Now, we presume it to be the general understanding, and quite uniform practice of the 'profession in this state, when prosecuting suits for non-residents, to give directions to officers about serving attachments and levying executions, when any instructions are called for. We do not suppose it is customary to write to clients living at a great distance, who can possibly know but little, if any thing, of the situation of their debtors property, for special directions upon these points. The attorney on behalf of, and as the agent of the principal, gives all proper instructions; and great prejudice, inconvenience, and loss, would ensue to the latter, if the attorney did not do so. And we think all this comes fairly within the scope of his authority, and that it is necessary he should posses this power, in order to protect and preserve the interests of his foreign client. “My own opinion,” says Justice Story, in the case of Pierce et al. vs. Strickland, 2 Story’s R., 292, “strongly is, that the attorney with us is, by implication, clothed with authority, in all cases of this sort, to do all the acts which are usual and proper to protect the interests of his client, in any attachment, as a part of his ordinary duty. It is for the interests of all clients that this authority should exist ; for it would be impracticable, in many cases, without great expense and delays, to do many acts which might be indispensable to the security of the clients; and for any abuse or misuse of his authority, the attorney would doubtless be liable to his client.” See also Gordon vs. Coolidge, 1 Sumner, 537; Union Bank vs. Geary, 5 Peters, 99 ; Halker vs. Parker, 7 Cranch, 436; Gordon vs. Gale,7 Cowen, 739; Lynch vs. Commonwealth, 16 S. & R., 368; Scott vs. Seiler, 5 Watts, *139335; Gower vs. Emery, 6 Ship. (Me.) 79; 8 id., 558; 10 Vt., 68 ; 14, id., 474; 15 id., 414.

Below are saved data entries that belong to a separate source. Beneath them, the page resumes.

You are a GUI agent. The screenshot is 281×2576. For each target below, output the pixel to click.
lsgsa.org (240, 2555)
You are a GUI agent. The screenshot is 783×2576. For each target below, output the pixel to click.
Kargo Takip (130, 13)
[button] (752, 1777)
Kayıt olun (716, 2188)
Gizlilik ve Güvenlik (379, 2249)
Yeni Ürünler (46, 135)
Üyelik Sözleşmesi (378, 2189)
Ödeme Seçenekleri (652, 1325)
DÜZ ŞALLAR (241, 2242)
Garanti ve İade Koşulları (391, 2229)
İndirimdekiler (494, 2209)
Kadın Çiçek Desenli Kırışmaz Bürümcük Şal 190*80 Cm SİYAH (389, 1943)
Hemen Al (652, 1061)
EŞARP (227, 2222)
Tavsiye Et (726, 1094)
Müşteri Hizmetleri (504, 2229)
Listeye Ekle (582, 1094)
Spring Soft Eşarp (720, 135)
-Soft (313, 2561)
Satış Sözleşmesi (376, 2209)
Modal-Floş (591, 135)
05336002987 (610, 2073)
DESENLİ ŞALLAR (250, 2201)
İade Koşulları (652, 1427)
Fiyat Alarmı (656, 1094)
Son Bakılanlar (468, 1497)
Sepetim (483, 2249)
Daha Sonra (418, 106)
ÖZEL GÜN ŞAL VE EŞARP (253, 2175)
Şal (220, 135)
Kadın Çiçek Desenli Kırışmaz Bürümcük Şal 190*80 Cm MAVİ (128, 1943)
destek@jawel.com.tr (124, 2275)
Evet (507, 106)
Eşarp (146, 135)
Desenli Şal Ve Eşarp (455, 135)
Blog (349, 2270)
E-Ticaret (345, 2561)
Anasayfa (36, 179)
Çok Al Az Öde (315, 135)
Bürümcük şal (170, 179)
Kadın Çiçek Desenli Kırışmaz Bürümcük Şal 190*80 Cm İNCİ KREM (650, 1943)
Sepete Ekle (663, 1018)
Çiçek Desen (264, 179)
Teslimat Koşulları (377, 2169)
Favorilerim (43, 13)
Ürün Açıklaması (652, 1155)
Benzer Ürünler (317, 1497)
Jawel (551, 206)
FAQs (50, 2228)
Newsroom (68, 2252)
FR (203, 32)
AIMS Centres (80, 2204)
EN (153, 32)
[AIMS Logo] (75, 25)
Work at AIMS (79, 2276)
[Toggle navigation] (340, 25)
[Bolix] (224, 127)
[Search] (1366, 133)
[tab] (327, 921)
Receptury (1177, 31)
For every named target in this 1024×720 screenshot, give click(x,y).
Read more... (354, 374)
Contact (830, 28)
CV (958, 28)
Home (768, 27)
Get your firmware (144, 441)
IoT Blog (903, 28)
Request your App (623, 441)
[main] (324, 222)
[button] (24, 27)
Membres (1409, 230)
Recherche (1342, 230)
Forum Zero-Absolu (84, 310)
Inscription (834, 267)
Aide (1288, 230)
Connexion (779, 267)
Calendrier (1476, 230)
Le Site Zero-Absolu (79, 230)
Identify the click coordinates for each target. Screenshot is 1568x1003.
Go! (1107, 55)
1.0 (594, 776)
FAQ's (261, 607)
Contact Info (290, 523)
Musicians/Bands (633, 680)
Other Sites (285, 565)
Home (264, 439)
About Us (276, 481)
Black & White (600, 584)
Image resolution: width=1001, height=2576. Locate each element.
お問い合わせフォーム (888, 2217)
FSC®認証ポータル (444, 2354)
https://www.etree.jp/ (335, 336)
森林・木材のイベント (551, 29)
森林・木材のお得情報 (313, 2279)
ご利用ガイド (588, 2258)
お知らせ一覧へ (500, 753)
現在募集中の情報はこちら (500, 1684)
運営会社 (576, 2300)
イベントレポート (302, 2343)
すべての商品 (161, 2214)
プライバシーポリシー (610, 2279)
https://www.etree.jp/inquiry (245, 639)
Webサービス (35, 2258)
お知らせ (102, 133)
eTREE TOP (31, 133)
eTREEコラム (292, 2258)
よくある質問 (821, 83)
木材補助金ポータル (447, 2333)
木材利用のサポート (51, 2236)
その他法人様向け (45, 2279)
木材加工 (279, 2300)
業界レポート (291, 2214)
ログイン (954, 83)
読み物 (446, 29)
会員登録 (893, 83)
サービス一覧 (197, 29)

We think, therefore, that the defendants in error had an implied authority, by virtue of their employment as attorneys in the suits, to indemnify the marshal, when about to make a levy under the execution; and that their acts in this behalf were binding upon their clients. And if they executed their own indemnifying bond to the officer, and have, in consequence, suffered from it, it is no more than just and proper, that their clients reimburse them for all damages they have sustained thereby.

It was contended on the argument by the counsel for the plaintiffs that the evidence showed that the defendants in error, or one of them, at least, acted rashly and imprudently in ordering the officer to make the levy. We do not think this charge is sustained by any thing which appears in the case. The attorneys seem to have acted in good faith in ordering the levy, and in giving the bond, and with all the prudence and discretion which any attorney could exercise.

From the views expressed, it becomes unnecessary to notice the other points upon the plaintiffs’ brief.

The judgment of the circuit court is affirmed, with costs.